夏目漱石は、39歳でこの作品を書き、40歳でこの世を去った。
この作品に込められた思いとは?
一見ふざけっぱなしのこの作品。
漱石は最後の最後でこう綴っている。
「呑気と見える人々も、心の底を叩いて見ると、
どこか悲しい音がする。」
ユーモアが繰り返されたあとに、
都甲幸治と町田康が『吾輩は猫である』を語った
アメリカ文学研究者であり翻訳家の都甲幸治と、
いまや日本文学の第一人者でありる町田康が、
『吾輩は猫である』について対談した。
今回は、そのとき二人が語っていたことを思い出して書いてみる。
都甲は上記した漱石の名文についてこう考察する。
「500ページぼけてきて、最後に悲しみを表現している」
それに対して町田は、漱石の思いを段階的に予想し、違った考えを示す。
①「最初から絶望」
⇒②「おちゃらけてみよう」
⇒③「ますます悲しくなってきた」
この作品を書いて1年でなくなった漱石。
怒涛のユーモアの最後に、
うつ病であったとも言われる彼の心の闇を垣間見ることができる。
猫を主人公にするということ
動物が主人公として登場する作品を多く出版している町田康。
主人公を動物にすることで、文章のあり方が変わってくるという。
町田康は、執筆時のエピソードで、
猫を主人公として描いた時の小説の面白さを語った。
「猫なで声」という言葉を書こうと思ったとき、
彼は、「ちがう」と思い、
「猫なでられ声」だと訂正した、という。
そこに読者としては、ユーモアを感じるようになる。
あるいは、
「新幹線に乗って大阪に行った」
という文章を書こうと思ったときに、
「新幹線というものがあるらしいが、」と前置きを置かなければならない
とその「制限」を語る。
制限があるからこそ、窮屈になり、それを打ち破ろうとするエネルギーが笑いを生むのではないか。
漱石においても、『吾輩は猫である』の冒頭で、
窮屈をユーモアに変えている部分がある。
吾輩はここで始めて人間というものを見た。然もあとで聞くとそれは書生という人間のなかで一番獰悪な種族であったそうだ。
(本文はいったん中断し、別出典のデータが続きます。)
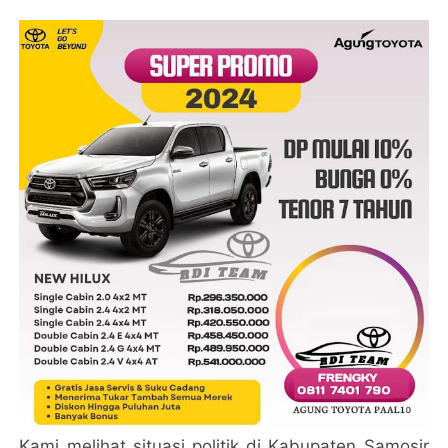
Kami melihat situasi politik di Kabupaten Samosir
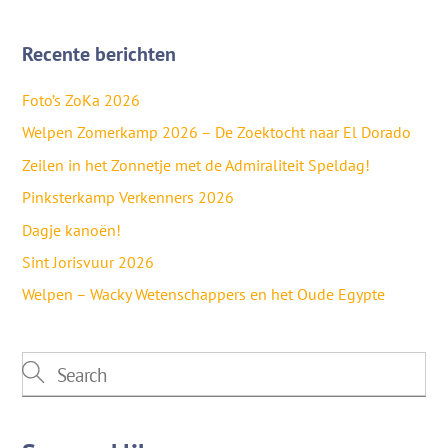
Recente berichten
Foto’s ZoKa 2026
Welpen Zomerkamp 2026 – De Zoektocht naar El Dorado
Zeilen in het Zonnetje met de Admiraliteit Speldag!
Pinksterkamp Verkenners 2026
Dagje kanoën!
Sint Jorisvuur 2026
Welpen – Wacky Wetenschappers en het Oude Egypte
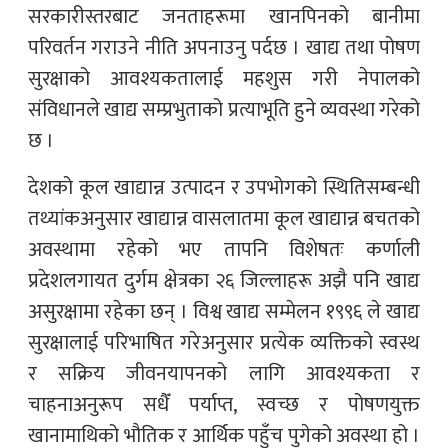
सरकारीस्तरबाट जनताहरूमा खानपिनको बानीमा
परिवर्तन गराउने नीति अपनाउनु पर्दछ । खाद्य तथा पोषण
सुरक्षाको आवश्यकतालाई महशुस गरी नेपालको
संविधानले खाद्य सम्प्रभुताको प्रत्याभूति हुने व्यवस्था गरेको
छ ।
देशको कूल खाद्यान्न उत्पादन र उपभोगको स्थितिसम्बन्धी
तथ्यांकअनुसार खाद्यान्न वासलातमा कूल खाद्यान्न बचतको
अवस्थामा रहेको भए तापनि विशेषतः कर्णाली
प्रदेशलगायत दुर्गम क्षेत्रका २६ जिल्लाहरू अझै पनि खाद्य
असुरक्षामा रहेका छन् । विश्व खाद्य सम्मेलन १९९६ ले खाद्य
सुरक्षालाई परिभाषित गरेअनुसार प्रत्येक व्यक्तिको स्वस्थ
र सक्रिय जीवनयापनको लागि आवश्यकता र
चाहनाअनुरूप सधैँ पर्याप्त, स्वच्छ र पोषणयुक्त
खानामाथिको भौतिक र आर्थिक पहुँच पुगेको अवस्था हो ।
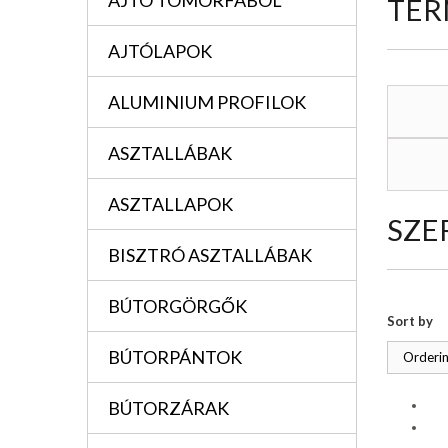
AJTÓ TÖMÖRFÁBÓL
TER
AJTÓLAPOK
ALUMINIUM PROFILOK
ASZTALLÁBAK
ASZTALLAPOK
SZE
BISZTRÓ ASZTALLÁBAK
BÚTORGÖRGŐK
Sort by
BÚTORPÁNTOK
Orderin
BÚTORZÁRAK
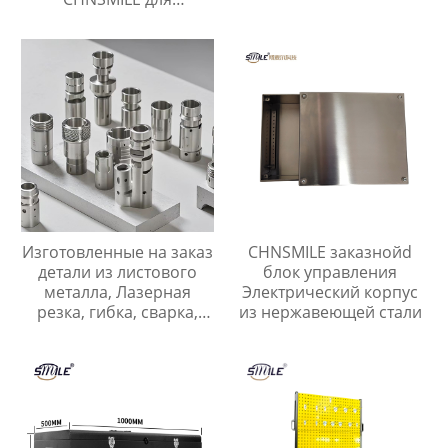
промышленных
компьютерных шкафов
Изготовленные на заказ
CHNSMILE заказнойd
детали из листового
блок управления
металла, Лазерная
Электрический корпус
резка, гибка, сварка,
из нержавеющей стали
Нестандартные детали
из нержавеющей и
углеродистой стали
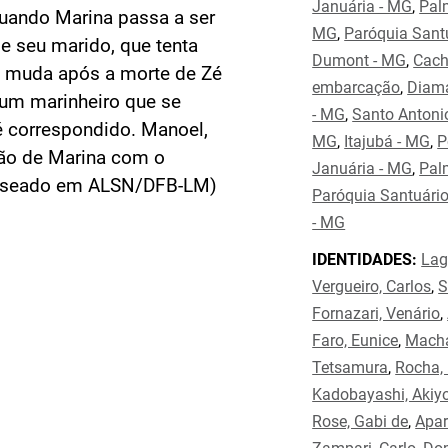
Januária - MG
,
Pal
quando Marina passa a ser
MG
,
Paróquia Sant
e seu marido, que tenta
Dumont - MG
,
Cach
ão muda após a morte de Zé
embarcação
,
Diama
 um marinheiro que se
- MG
,
Santo Antonio
 é correspondido. Manoel,
MG
,
Itajubá - MG
,
P
ção de Marina com o
Januária - MG
,
Pal
Baseado em ALSN/DFB-LM)
Paróquia Santuári
- MG
IDENTIDADES:
Lag
Vergueiro, Carlos
,
S
Fornazari, Venário
,
Faro, Eunice
,
Macha
Tetsamura
,
Rocha,
Kadobayashi, Akiy
Rose, Gabi de
,
Apar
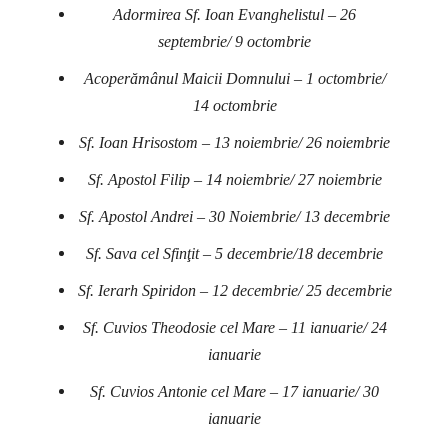
Adormirea Sf. Ioan Evanghelistul – 26
septembrie/ 9 octombrie
Acoperămânul Maicii Domnului – 1 octombrie/
14 octombrie
Sf. Ioan Hrisostom – 13 noiembrie/ 26 noiembrie
Sf. Apostol Filip – 14 noiembrie/ 27 noiembrie
Sf. Apostol Andrei – 30 Noiembrie/ 13 decembrie
Sf. Sava cel Sfinţit – 5 decembrie/18 decembrie
Sf. Ierarh Spiridon – 12 decembrie/ 25 decembrie
Sf. Cuvios Theodosie cel Mare – 11 ianuarie/ 24
ianuarie
Sf. Cuvios Antonie cel Mare – 17 ianuarie/ 30
ianuarie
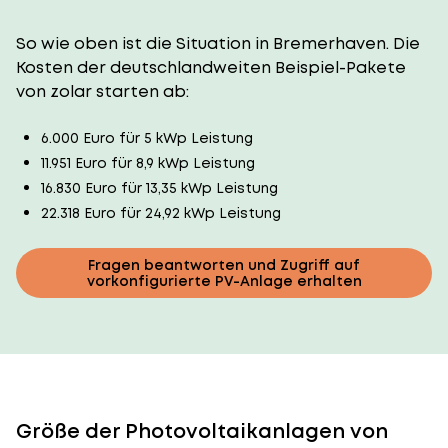
So wie oben ist die Situation in Bremerhaven. Die
Kosten der deutschlandweiten Beispiel-Pakete
von zolar starten ab:
6.000 Euro für 5 kWp Leistung
11.951 Euro für 8,9 kWp Leistung
16.830 Euro für 13,35 kWp Leistung
22.318 Euro für 24,92 kWp Leistung
Fragen beantworten und Zugriff auf
vorkonfigurierte PV-Anlage erhalten
Größe der Photovoltaikanlagen von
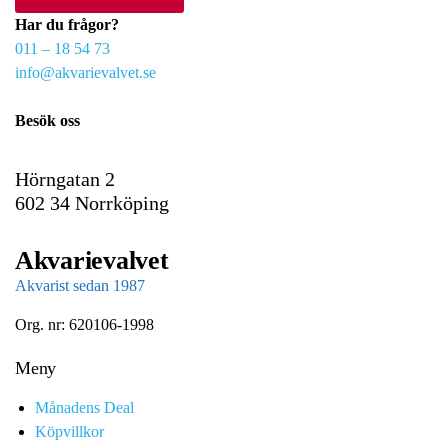
r
Har du frågor?
e
011 – 18 54 73
m
info@akvarievalvet.se
a
i
Besök oss
l
Hörngatan 2
602 34 Norrköping
Akvarievalvet
Akvarist sedan 1987
Org. nr: 620106-1998
Meny
Månadens Deal
Köpvillkor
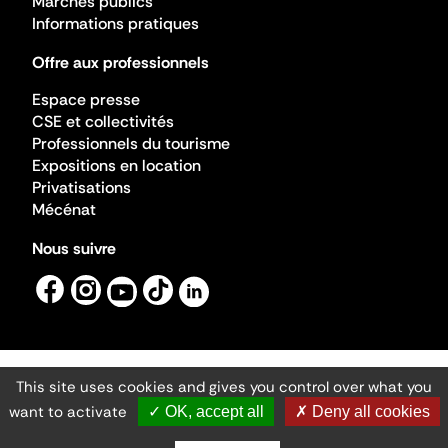
Marchés publics
Informations pratiques
Offre aux professionnels
Espace presse
CSE et collectivités
Professionnels du tourisme
Expositions en location
Privatisations
Mécénat
Nous suivre
This site uses cookies and gives you control over what you
Mentions légales
Gestion des cookies
want to activate
✓ OK, accept all
✗ Deny all cookies
Accessibilité numérique
Ministère de la Culture ©2026
- Cité de l'architecture et du patrimoine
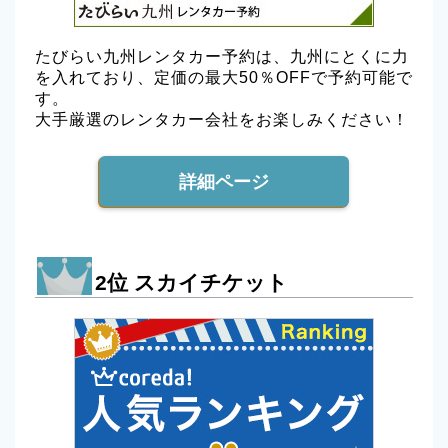
たびらい九州レンタカー予約は、九州にとくに力
を入れており、定価の最大50％OFFで予約可能で
す。
大手厳選のレンタカー会社をお楽しみください！
詳細ページ
2位 スカイチケット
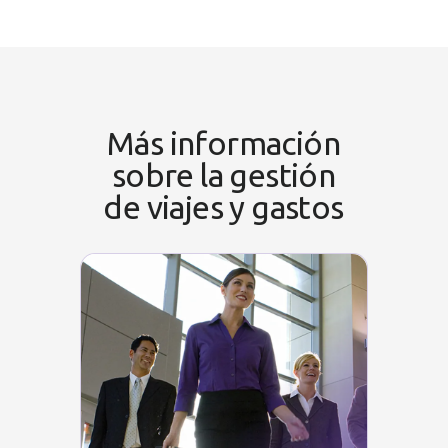
Más información
sobre la gestión
de viajes y gastos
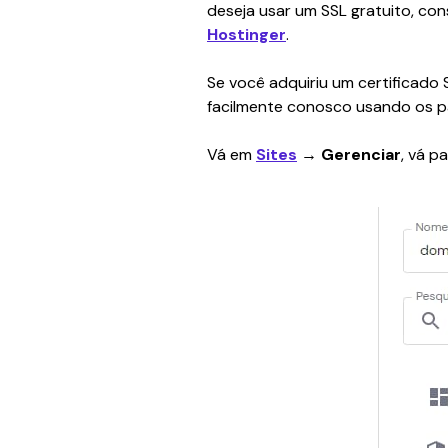
deseja usar um SSL gratuito, cons
Hostinger
.
Se você adquiriu um certificado 
facilmente conosco usando os pa
Vá em 
Sites
 → Gerenciar
, vá pa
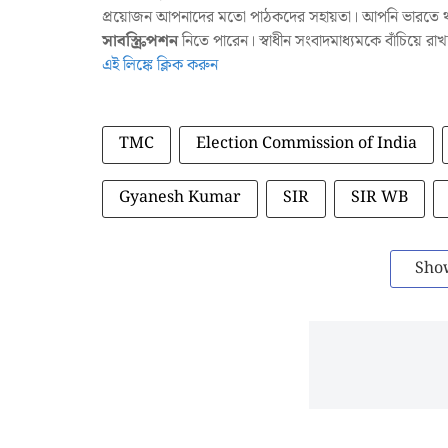
প্রয়োজন আপনাদের মতো পাঠকদের সহায়তা। আপনি ভারতে থাক
সাবস্ক্রিপশন
নিতে পারেন। স্বাধীন সংবাদমাধ্যমকে বাঁচিয়ে র
এই লিঙ্কে ক্লিক করুন
TMC
Election Commission of India
Gyanesh Kumar
SIR
SIR WB
Sho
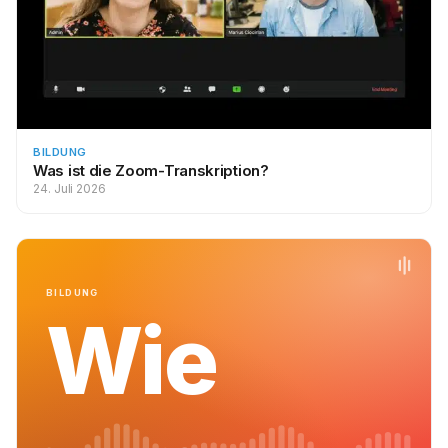
BILDUNG
Was ist die Zoom-Transkription?
24. Juli 2026
BILDUNG
Wie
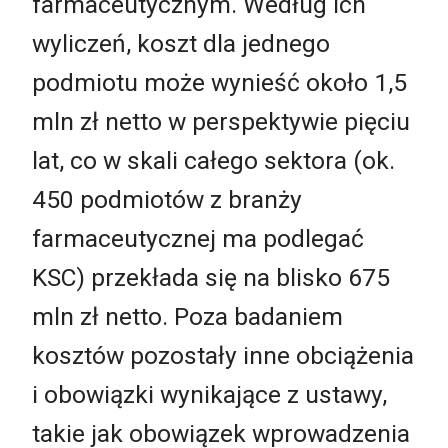
farmaceutycznym. Według ich
wyliczeń, koszt dla jednego
podmiotu może wynieść około 1,5
mln zł netto w perspektywie pięciu
lat, co w skali całego sektora (ok.
450 podmiotów z branży
farmaceutycznej ma podlegać
KSC) przekłada się na blisko 675
mln zł netto. Poza badaniem
kosztów pozostały inne obciążenia
i obowiązki wynikające z ustawy,
takie jak obowiązek wprowadzenia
猫目線で語ることで、自分自身(書生)を皮肉している。
町田康が語る「文学の意味」
町田は、自分で作品を書くときに、
自ら笑いながら書いているという。
そうして自分の正気を保っているのだという。
漱石もそうした意味合いを持ちながら『吾輩は猫である』を書いたのではないだろうか。